A thin-crusted flatbread couldn't possibly offend anyone, either, with the classic combination of smoked salmon, capers, dill, cream cheese and dice red onion smeared as a topping. And the burgers are as good as any — fat and juicy, cooked to order. But burgers of this sort can be found at lots of places, many that actually have character and atmosphere.
Which is the point I'm trying to make: without a choice (as with, say, that airport terminal) I might find a meal at Bricktop's completely satisfying. But just next door is some of the best sushi on the planet (it's more expensive than Bricktop's, mind you, but it's a choice). I could even walk across the way and get a darned good veggie burger and fries from the Flying Biscuit. I might even prefer a soft serving of tangy yogurt.

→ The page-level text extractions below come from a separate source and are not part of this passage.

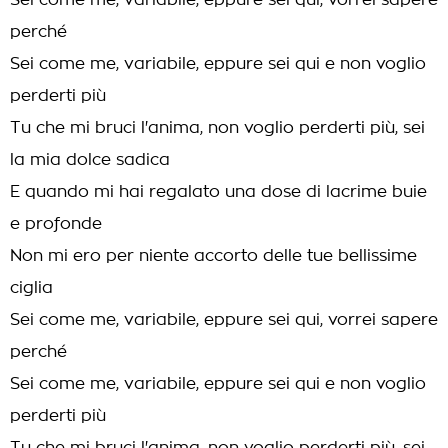
Sei come me, variabile, eppure sei qui, vorrei sapere
perché
Sei come me, variabile, eppure sei qui e non voglio
perderti più
Tu che mi bruci l'anima, non voglio perderti più, sei
la mia dolce sadica
E quando mi hai regalato una dose di lacrime buie
e profonde
Non mi ero per niente accorto delle tue bellissime
ciglia
Sei come me, variabile, eppure sei qui, vorrei sapere
perché
Sei come me, variabile, eppure sei qui e non voglio
perderti più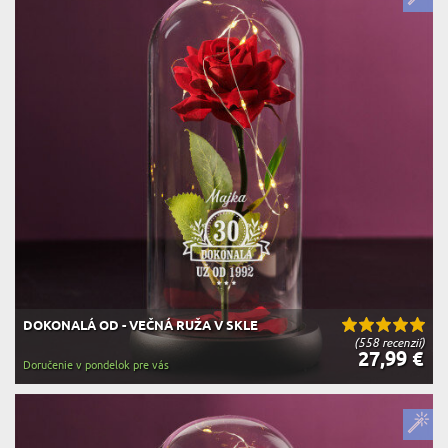
DOKONALÁ OD - VEČNÁ RUŽA V SKLE
(558 recenzií)
27,99 €
Doručenie v pondelok pre vás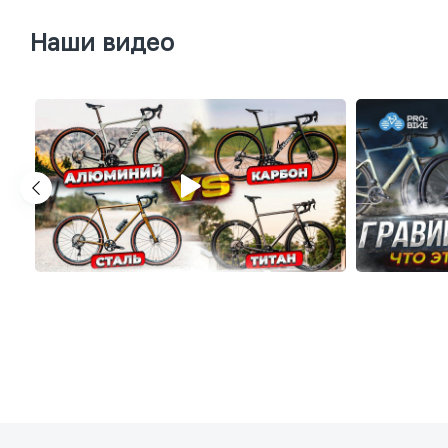
Наши видео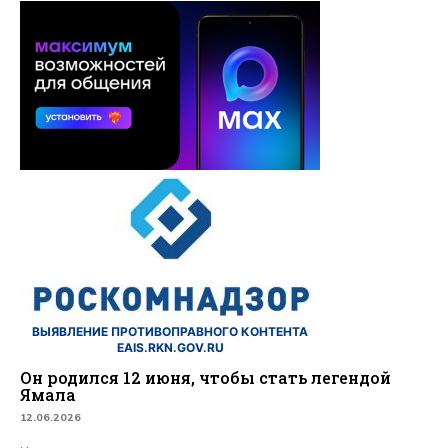
ВЫЯВЛЕНИЕ ПРОТИВОПРАВНОГО КОНТЕНТА
EAIS.RKN.GOV.RU
Он родился 12 июня, чтобы стать легендой
Ямала
12.06.2026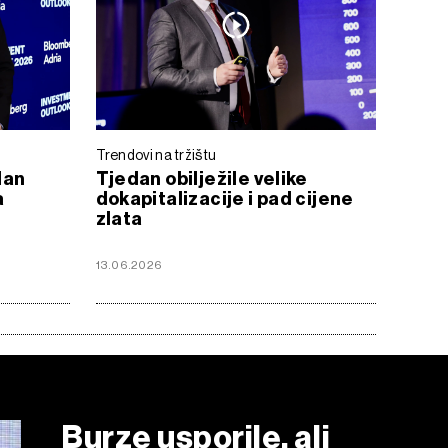
Trendovi na tržištu
dan
Tjedan obilježile velike
a
dokapitalizacije i pad cijene
zlata
13.06.2026
Burze usporile, ali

And what of steak frites? Here, it's a nice piece of beef steak coupled with crispy, hot fries (which is about what it is anywhere). Perfectly acceptable. A layered salad of avocado, crab meat, dice tomatoes, itty bitty shrimp and eggs? Not so much. Should you order this kind of fresh seafood at an airport terminal? Better to stick with a fish sandwich. Sliced New York strip makes you wonder why it isn't served, well — not sliced. Even the lamb chops are large. The wine list? I'm not sure why they bothered...
Bricktop's, then, is the type of — and this is a term from their website, not mine — American bistro that does best when it sticks within the boundaries of what can be received off the back of a delivery truck, not the freshness of the farmer's market.

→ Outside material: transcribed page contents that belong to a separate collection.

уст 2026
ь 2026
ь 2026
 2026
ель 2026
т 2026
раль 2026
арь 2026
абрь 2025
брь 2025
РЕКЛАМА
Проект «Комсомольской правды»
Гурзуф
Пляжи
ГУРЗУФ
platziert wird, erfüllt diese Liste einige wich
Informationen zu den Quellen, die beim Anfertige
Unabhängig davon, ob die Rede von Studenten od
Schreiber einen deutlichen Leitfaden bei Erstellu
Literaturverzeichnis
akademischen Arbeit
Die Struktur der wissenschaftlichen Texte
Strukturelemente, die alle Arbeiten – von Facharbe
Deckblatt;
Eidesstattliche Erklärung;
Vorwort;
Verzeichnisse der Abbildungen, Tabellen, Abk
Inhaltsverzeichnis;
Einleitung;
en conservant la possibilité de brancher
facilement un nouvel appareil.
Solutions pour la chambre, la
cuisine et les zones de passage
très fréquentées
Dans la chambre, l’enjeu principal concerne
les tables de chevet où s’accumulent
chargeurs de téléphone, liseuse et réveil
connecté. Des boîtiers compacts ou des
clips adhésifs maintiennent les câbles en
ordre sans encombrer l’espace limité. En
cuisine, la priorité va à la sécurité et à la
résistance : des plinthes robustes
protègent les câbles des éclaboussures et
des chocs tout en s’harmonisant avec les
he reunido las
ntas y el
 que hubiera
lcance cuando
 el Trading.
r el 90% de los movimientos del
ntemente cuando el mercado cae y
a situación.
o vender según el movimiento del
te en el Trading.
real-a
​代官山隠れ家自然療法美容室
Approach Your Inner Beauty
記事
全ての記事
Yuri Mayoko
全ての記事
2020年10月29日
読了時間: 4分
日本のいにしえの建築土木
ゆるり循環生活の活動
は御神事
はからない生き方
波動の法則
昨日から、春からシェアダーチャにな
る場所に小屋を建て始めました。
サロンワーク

I almost forgot: dessert. Here's where a place such as Bricktop's can really shine — cheesecake, ooey-gooey chocolate chip cookies served in a hot little pan with ice cream, and an exceptionally tasty Key lime pie. Nothing breaks the bank, stretches the imagination or blows your mind. But it tastes pretty darned good.
And sticking with the parameters of what burgers and loaded baked potatoes can provide, Bricktop's can be a pleasurable experience. Just don't venture too far from that terminal or the alternatives may remind you that choice is a matter of taste.
Food: Casual American
Service: On one visit our server was professional, yet casual and really enjoyed his job. On another, it felt as if the waitress was biding time until her dinner break.
Address, telephone: 3280 Peachtree Road in the Terminus Building, Suite 100, 404-841-2212
Price range: $$
Credit cards: Visa, Mastercard, American Express
Hours of operation:
Best dishes: Hamburger, steak frites, deviled eggs, flatbread with smoked salmon
Vegetarian selections:
Children: Yes, with a separate menu
Parking: Adjacent parking deck with validated parking or $5 valet
Reservations: Yes
Wheelchair access: Yes
Smoking: No
Noise level: Medium
Patio: Yes
Takeout: Yes
Website: www.bricktops.com
KEY TO RATINGS
Restaurants that do not meet these criteria may be rated Poor.
Pricing code: $$$$$ means more than $75; $$$$ means $75 and less; $$$ means $50 and less; $$ means $25 and less; $ means $15 and less. (The price code represents a meal for one that includes appetizer, entree and dessert without including tax, tip and cocktails.)